• How to complete this task
Please return the full listing exactly as written, with the images removed.
----
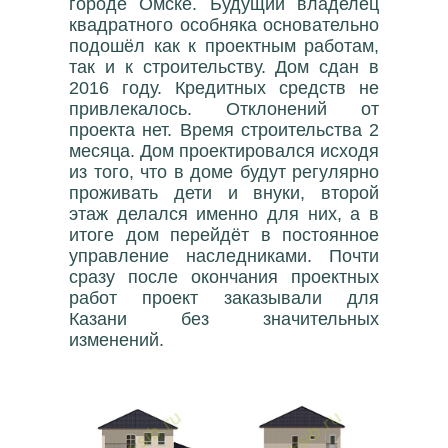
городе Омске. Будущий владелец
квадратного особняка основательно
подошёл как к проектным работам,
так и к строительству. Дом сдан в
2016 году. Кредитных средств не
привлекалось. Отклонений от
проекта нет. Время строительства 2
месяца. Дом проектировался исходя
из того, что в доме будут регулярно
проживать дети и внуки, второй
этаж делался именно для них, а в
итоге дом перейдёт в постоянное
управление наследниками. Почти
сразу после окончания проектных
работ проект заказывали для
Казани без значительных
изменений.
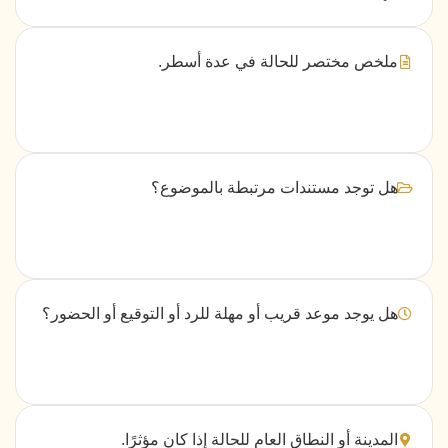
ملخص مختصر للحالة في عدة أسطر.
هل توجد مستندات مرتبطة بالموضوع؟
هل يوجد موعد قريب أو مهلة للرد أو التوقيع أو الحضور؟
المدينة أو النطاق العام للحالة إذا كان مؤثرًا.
----
• Task answer
городе Омске. Будущий владелец
квадратного особняка основательно
подошёл как к проектным работам,
так и к строительству. Дом сдан в
2016 году. Кредитных средств не
привлекалось. Отклонений от
проекта нет. Время строительства 2
месяца. Дом проектировался исходя
из того, что в доме будут регулярно
проживать дети и внуки, второй
этаж делался именно для них, а в
итоге дом перейдёт в постоянное
управление наследниками. Почти
сразу после окончания проектных
работ проект заказывали для
Казани без значительных
изменений.
ملخص مختصر للحالة في عدة أسطر.
هل توجد مستندات مرتبطة بالموضوع؟
هل يوجد موعد قريب أو مهلة للرد أو التوقيع أو الحضور؟
المدينة أو النطاق العام للحالة إذا كان مؤثرًا.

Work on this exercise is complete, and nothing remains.